Il metodo che massimizza il contenuto in naftodiantroni è l'essiccazione in forno a microonde.
Per mantenere il contenuto di naftodiantroni e floroglucinoli stabile è fondamentale non sottoporre la pianta alla luce solare.
Il materiale trasformato dovrebbe essere mantenuto ad una temperatura di 20° C.
La preparazione degli estratti idroalcolici può essere effettuata partendo da materiale fresco o essiccato. Se si parte da materiale essiccato, qualche autore suggerisce di trattare il materiale con alcol 70-80% a temperatura di 70-80° C.

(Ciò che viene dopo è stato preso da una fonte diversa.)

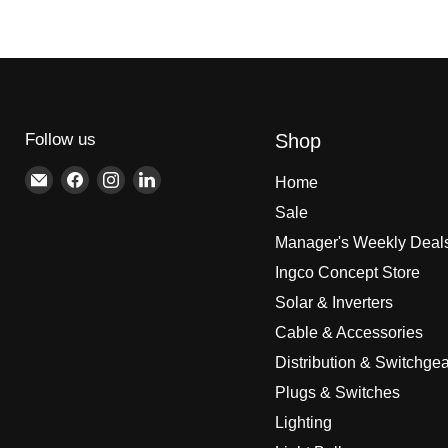
Follow us
Shop
Email
Find
Find
Find
Home
Brite
us
us
us
Sale
Lighting
on
on
on
Manager's Weekly Deal
Facebook
Instagram
LinkedIn
Ingco Concept Store
Solar & Inverters
Cable & Accessories
Distribution & Switchgea
Plugs & Switches
Lighting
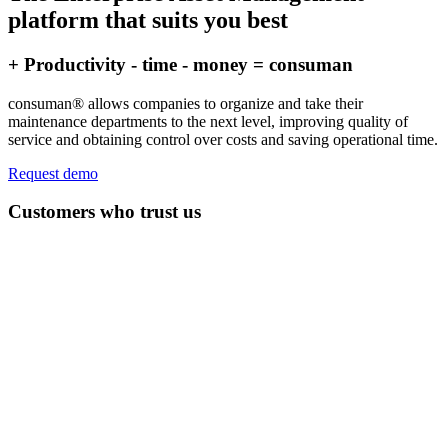
platform that suits you best
+ Productivity - time - money = consuman
consuman® allows companies to organize and take their
maintenance departments to the next level, improving quality of
service and obtaining control over costs and saving operational time.
Request demo
Customers who trust us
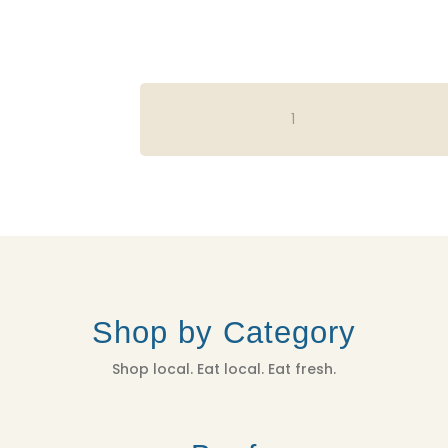
CASA
CANO
FARMS
T-
SHIRT
-
GREEN
QUANTITY
Shop by Category
Shop local. Eat local. Eat fresh.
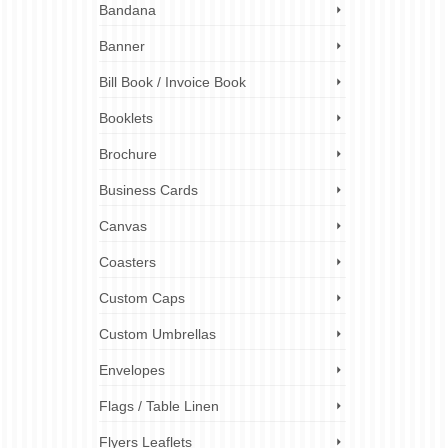
Bandana
r
boards,
izes
Banner
Bill Book / Invoice Book
 size guide
,
Booklets
ting tips
,
Brochure
Business Cards
Canvas
Coasters
7
SEP 2023
Custom Caps
Custom Umbrellas
Envelopes
. They
They
Flags / Table Linen
 At ez
Flyers Leaflets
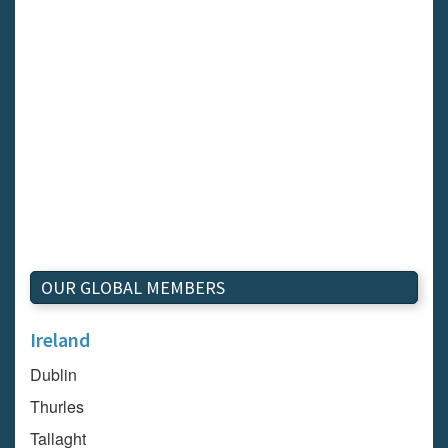
OUR GLOBAL MEMBERS
Ireland
Dublin
Thurles
Tallaght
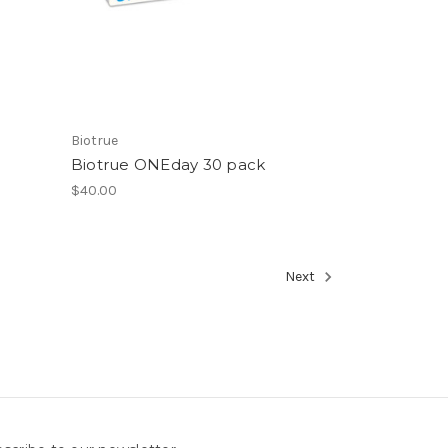
Biotrue
Biotrue ONEday 30 pack
$40.00
Next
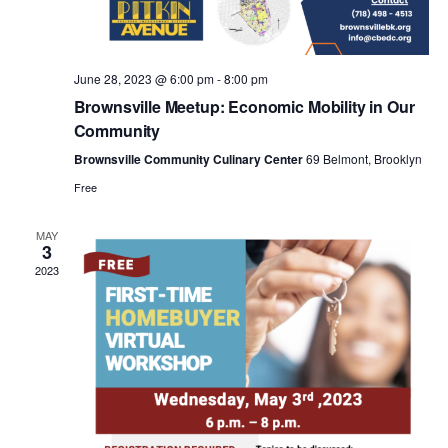
a
v
June 28, 2023 @ 6:00 pm
-
8:00 pm
i
Brownsville Meetup: Economic Mobility in Our
Community
g
Brownsville Community Culinary Center
69 Belmont, Brooklyn
Free
a
MAY
3
t
2023
i
o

I macerati oleosi vengono preparati solo con i fiori freschi: lasciare i fiori raccolti in un sacchetto di carta aperto per un giorno; in questo modo gli eventuali insetti se ne andranno, i fiori perderanno un po’ della loro acqua e sintetizzeranno ancora un po' di ipericina. Di seguito 100 gr di fiori vengono contusi in poco olio e poi 500 ml di olio vengono versati sul composto. Il tutto viene messo a fermentare per alcuni giorni al caldo e al buio e quindi vanno posti direttamente al sole per due settimane, fino a che non si sia formato uno strato rosso-vivo. La marca viene pressata e l'olio estratto lasciato a decantare per separare l'eventuale strato acquoso, e quindi imbottigliato. L'esposizione alla luce del sole durante la macerazione aumenta la percentuale di flavonoidi fino a 4 volte. Il trattamento ulteriore della marca residua con alcol, che viene poi unito all'olio infuso, risulta in un aumento del doppio nel contenuto in ipericina.